2) Crafted a deal to seize the nation's largest insurer, American International Group Inc, fired its chief executive and moved to sell it off in pieces [The Federal Reserve gave AIG an $85 billion rescue loan in exchange for an 80% ownership stake in the company].

3) Extended government insurance beyond bank deposits to $3.4 trillion in money-market mutual funds for a year.

4) Banned, for 799 financial stocks, a practice at the heart of stock trading, the short-selling in which investors seek to profit from falling stock prices.

5) Allowed or encouraged the collapse or sale of two of the four remaining, free-standing investment banks: Lehman Brothers and Merrill Lynch.

6) Asked Congress by next week to agree to stick taxpayers with hundreds of billions of dollars of illiquid assets from financial institutions so those institutions can raise capital and resume lending.

The WSJ on its Sept 20-21, 2008 Opinion page gives us a cautionary warning:
"As for insuring money-fund deposits, this too carries substantial taxpayer risk. The Treasury money-fund protection is unlimited, while insurance on bank deposits stops at $100,000. As word of this disparity spreads, millions of Americans will figure out that they should drop their bank savings account and get into a higher-yielding (and now also protected) money fund. Even if Treasury levels this playing field, money funds will have the advantage because of their higher return. Fund managers may also be encouraged to take greater risk, knowing that they have
Uncle Sam's guarantee."

Contagion: Toxic Stocks, Toxic Securities, Toxic Paper

Blue chip securities are not what they used to be. Now many are being described as 'toxic.' The stock market environment is clearly contaminated. Emergency mitigation is being contemplated by Congress, which is considering making the Treasury Department the financial markets EPA. Wall Street is on Congress' Superfund List and is being scheduled for clean up. Let's hope there is less litigation that in EPA's real Superfund Program. Of course, this toxic paper from money market funds is needed to keep factories open so that people can keep their jobs. This money market paper was supposed to be available to maintain confidence in the financial markets, particularly banks borrowing from banks. Unfortunately when this commercial paper became toxic, the Fed, which is supposed to be the lender of last resort, has become the bailout lender of first resort. Now Treasury wants to buy up these bad loans and assets from troubled companies and could auction them off at some point in the future.

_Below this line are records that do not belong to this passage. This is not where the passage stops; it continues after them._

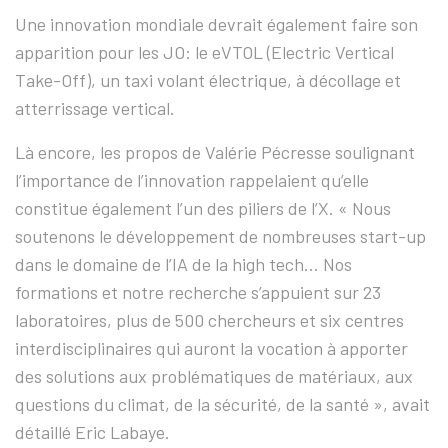
Une innovation mondiale devrait également faire son
apparition pour les JO: le eVTOL (Electric Vertical
Take-Off), un taxi volant électrique, à décollage et
atterrissage vertical.
Là encore, les propos de Valérie Pécresse soulignant
l’importance de l’innovation rappelaient qu’elle
constitue également l’un des piliers de l’X. « Nous
soutenons le développement de nombreuses start-up
dans le domaine de l’IA de la high tech… Nos
formations et notre recherche s’appuient sur 23
laboratoires, plus de 500 chercheurs et six centres
interdisciplinaires qui auront la vocation à apporter
des solutions aux problématiques de matériaux, aux
questions du climat, de la sécurité, de la santé », avait
détaillé Eric Labaye.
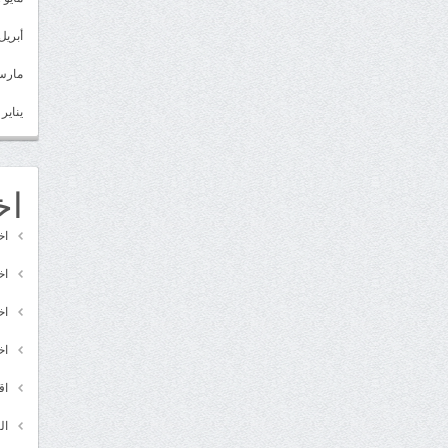
أبريل 022
مارس 22
يناير 2022
اخ
اخ
اخ
اخ
اخ
اق
ال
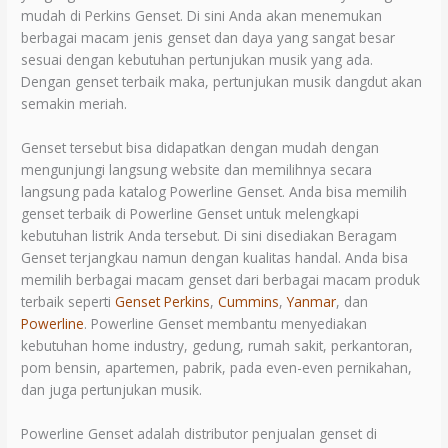
mudah di Perkins Genset. Di sini Anda akan menemukan
berbagai macam jenis genset dan daya yang sangat besar
sesuai dengan kebutuhan pertunjukan musik yang ada.
Dengan genset terbaik maka, pertunjukan musik dangdut akan
semakin meriah.
Genset tersebut bisa didapatkan dengan mudah dengan
mengunjungi langsung website dan memilihnya secara
langsung pada katalog Powerline Genset. Anda bisa memilih
genset terbaik di Powerline Genset untuk melengkapi
kebutuhan listrik Anda tersebut. Di sini disediakan Beragam
Genset terjangkau namun dengan kualitas handal. Anda bisa
memilih berbagai macam genset dari berbagai macam produk
terbaik seperti
Genset Perkins
,
Cummins
,
Yanmar
, dan
Powerline
. Powerline Genset membantu menyediakan
kebutuhan home industry, gedung, rumah sakit, perkantoran,
pom bensin, apartemen, pabrik, pada even-even pernikahan,
dan juga pertunjukan musik.
Powerline Genset adalah distributor penjualan genset di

Now the Treasury Department wants Congress to approve a $700 billion blanket bailout power so that the Treasury Department can buy illiquid asets from American financial institutions in order to stabilize markets. This comprehensive approach quickly replaced the one-at-a time rescues of the previous weeks. Unfortunately, before this legislation could be approved quickly, Congress, particularly the House, is very reluctant to give the Treasury Department this much money and that much power. They will probably approve something that has them looking over Treasury's shoulder and maybe even needing Congressional approval for purchases over a certain amount. Plus, seeing that it is an election year, many members want a special funding mechanism that would help homeowners in trouble with their mortgage payments. Such assistance, combined with fixes, such as the Federal Housing Finance Agency running both Fannie Mae and Freddie Mac, will get our economy back on track. In a perfect world, maybe recession can even be avoided.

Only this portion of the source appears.